Something significant happened in early February, heart month, when the American Heart Association/American Stroke Association reported that women may benefit from their own stroke guidelines. Who knew? Heart month usually focuses on heart disease and raising awareness of women and heart disease.
But we've been ignoring stroke, no doubt about it. It's a brain attack versus a heart attack and is the fifth leading cause of death for men but the third for women. According to Canada's Heart and Stroke Foundation, there are an estimated 50,000 strokes in Canada each year -- one stroke every 10 minutes. Few of us realize that 60 per cent of all strokes occur in women, not men. And fewer still realize that high blood pressure, migraine with aura, atrial fibrillation, diabetes, depression and emotional stress are risk factors that tend to be stronger or more common in women than men.
"Men are physiologically different from women, so preventive tips cannot be one-size fits all," Dr.
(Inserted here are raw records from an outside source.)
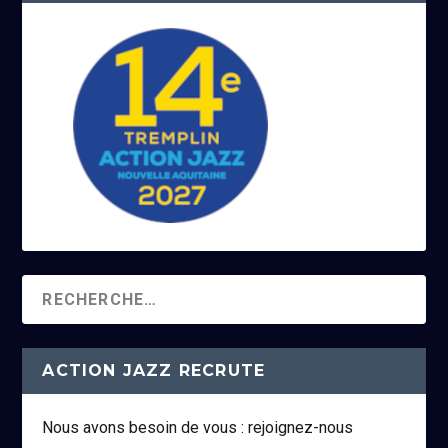
ACTION JAZZ RECRUTE
Nous avons besoin de vous : rejoignez-nous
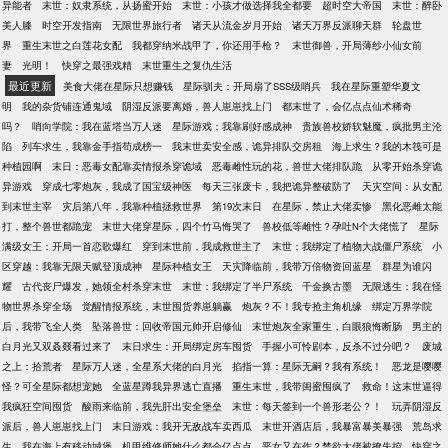
异能者
末世：奴隶系统，从扬蜜开始
末世：小孩才做选择我全都要
超时空大帝国
末世：醉卧
美人膝
时空开发指南
无限世界旅行者
诸天从流金岁月开始
诸天万界反派聊天群
轮盘世
界
重生末世之白莲花女配
我都穿纳米战甲了，你还用手枪？
末世御兽，开局薄纱小仙女前
妻
光明！
快穿之最强戏精
末世重生之复仇生活
最近更新
美食大佬在星际只想赚钱
星际驯夫：开局扇了SSS级哨兵
我在星际重塑华夏文
明
我的杂货铺连通鬼域
阴湿反派要离婚，兽人崽崽找上门
都末世了，会亿点点仙术稀奇
吗？
哨向学院：我在蓝塔当万人迷
星际游戏：我靠刷好感成神
贵族兽校娇软魅魔，疯批男主沦
陷
列车求生，我靠金手指苟成榜一
我末世卖安全感，诡异排队交房租
海上求生？我的木筏可是
种植园啊
末日：恶毒女配靠卖情报杀穿诡域
恶毒雌性玩的花，兽世大佬排队跪
从零开始杀穿诡
异游戏
穿成七零炮灰，我成了国宝级神医
每天三张废卡，我把诡异整破防了
天灾空间：从女配
到末世主宰
灾后第八年，我靠种植拯救世界
第19次末日
在星际，禁止大佬卖惨
黑化恶雌太能
打，整个兽世都跪宠
末世大佬穿星际，四个竹马悔哭了
兽校低等雌性？孕吐N个大佬慌了
星际
满级女王：开局一首恋歌爆红
穿到末世前，我成救世主了
末世：我绑定了植物大战僵尸系统
小
区穿越：我靠无限天赋登顶成神
星际种植女王
天灾降临前，我带万倍物资回蓝星
群星为谁闪
耀
古代丧尸爆发，她领全村杀穿末世
末世：我绑定了半尸系统
千金换古墨
无限逃生：我在怪
物世界杀穿全场
觉醒情报系统，末世囤货养崽躺赢
炮灰？不！我专抢主角机缘
绑定万界学院
后，我带飞全人类
坠落兽世：回收帝国元帅开启修仙
末世炮灰全家重生，白眼狼悔断肠
男主的
白月光又双叒叕看过来了
末日求生：开局绑定房车囤货
手握小可怜剧本，反杀不过分吧？
废城
之上：拾荒者
星际万人迷，全星系大佬的白月光
掐指一算：星际无嗣？我有系统！
恶龙是嘤嘤
怪？可全星际都想宠她
全蓝星蹲我异界逃亡直播
重生末世，我带闺蜜囤疯了
救命！这末世逼得
我疯狂空间囤货
酸雨来临前，我先肝出安全堡垒
末世：每天签到一个兽形老公？！
玩弄阴湿反
派后，兽人崽崽找上门
末日游戏：我开无敌战车卖西瓜
末世开酒店后，我暴富暴美暴强
荒岛求
生，我在海上有移动城堡
机甲维修师她什么都会亿点点
恶女又在作？禁欲大佬被撩失控
快穿之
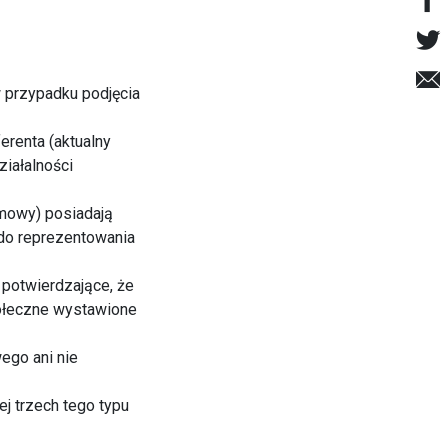
w przypadku podjęcia
erenta (aktualny
ziałalności
umowy) posiadają
do reprezentowania
potwierdzające, że
połeczne wystawione
ego ani nie
j trzech tego typu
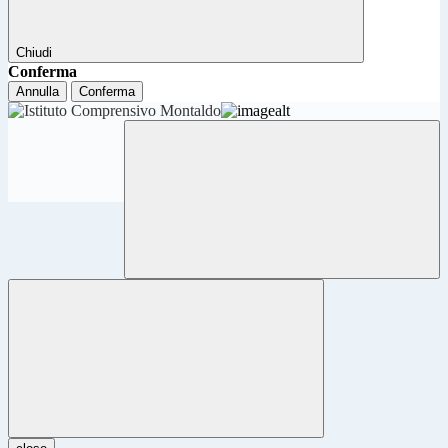
Chiudi
Conferma
Annulla
Conferma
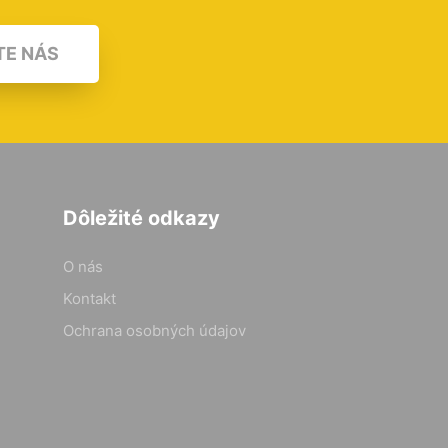
TE NÁS
Dôležité odkazy
O nás
Kontakt
Ochrana osobných údajov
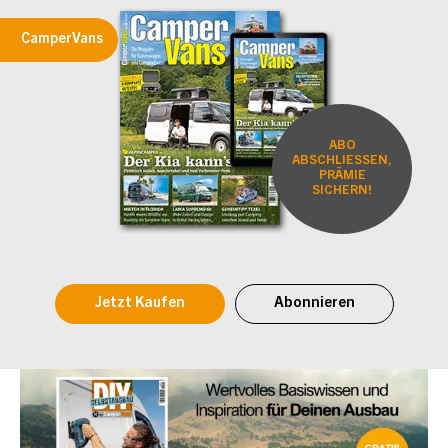
CamperVans
ABO
ABSCHLIESSEN,
PRÄMIE
SICHERN!
Jetzt Kaufen
Abonnieren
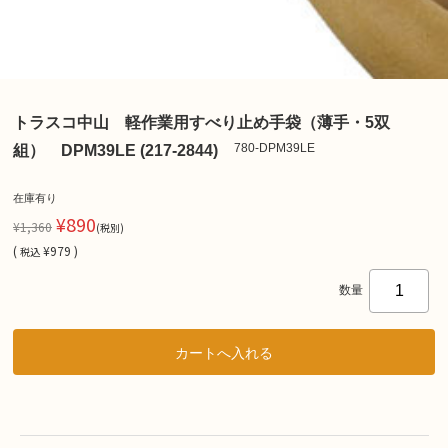
トラスコ中山 軽作業用すべり止め手袋（薄手・5双
780-DPM39LE
組） DPM39LE (217-2844)
在庫有り
¥890
¥1,360
(税別)
(
¥979 )
税込
数量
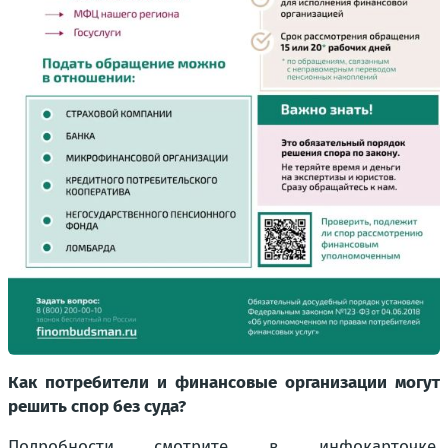
Как потребители и финансовые организации могут
решить спор без суда?
Подробности смотрите в инфокарточке,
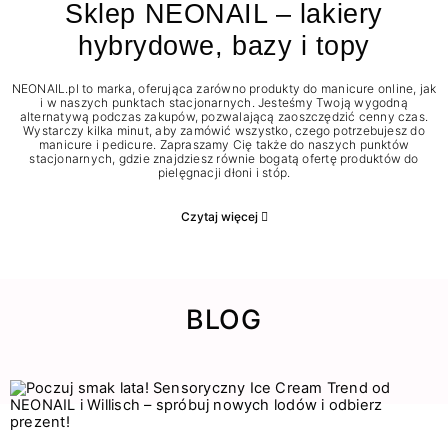
Sklep NEONAIL – lakiery
hybrydowe, bazy i topy
NEONAIL.pl to marka, oferująca zarówno produkty do manicure online, jak
i w naszych punktach stacjonarnych. Jesteśmy Twoją wygodną
alternatywą podczas zakupów, pozwalającą zaoszczędzić cenny czas.
Wystarczy kilka minut, aby zamówić wszystko, czego potrzebujesz do
manicure i pedicure. Zapraszamy Cię także do naszych punktów
stacjonarnych, gdzie znajdziesz równie bogatą ofertę produktów do
pielęgnacji dłoni i stóp.
Czytaj więcej
BLOG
Virginia Howard, co-author of the new Guidelines for the Prevention of Stroke in Women told www.sciencedaily.com. "There are many considerations about stroke that might be different for women: Reproductive factors and risk factors more common or stronger in women, like diabetes and atrial fibrillation, might get lost in a general guidelines document." Since pregnancy, childbirth and hormones can impact stroke risk for women, this committee decided to draft some women-specific guidelines.
Among their recommendations:
- Screen women for high blood pressure before prescribing birth control pills which can raise blood pressure in some people.
- Consider giving low-dose aspirin and/or a calcium supplement as therapy to lower pre-eclampsia risk in women with a history of high blood pressure before pregnancy.
- Pregnant women with elevated blood pressure should discuss with their physicians possible blood pressure medication; pregnant women with severe high blood pressure should take medication.
- Women who suffer from migraines with aura should not smoke.
- Women over the age of 75 should be screened for atrial fibrillation.
These recommendations are significant when you consider that 59 per cent of women, but only 39 per cent of men, have strokes related to high blood pressure. We've done a good job in recognizing, after decades, the risks of heart disease in women.
Now it's stroke's turn.
When asked why the new guidelines may help women, Dr. Suzanne Steinbaum, director of Women's Heart Health at New York City's Lenox Hill Hospital told WebMD: "Whenever I give a talk, I ask what people think is the greatest risk to women's health and they say breast cancer. I don't think stroke is on the same level of consciousness."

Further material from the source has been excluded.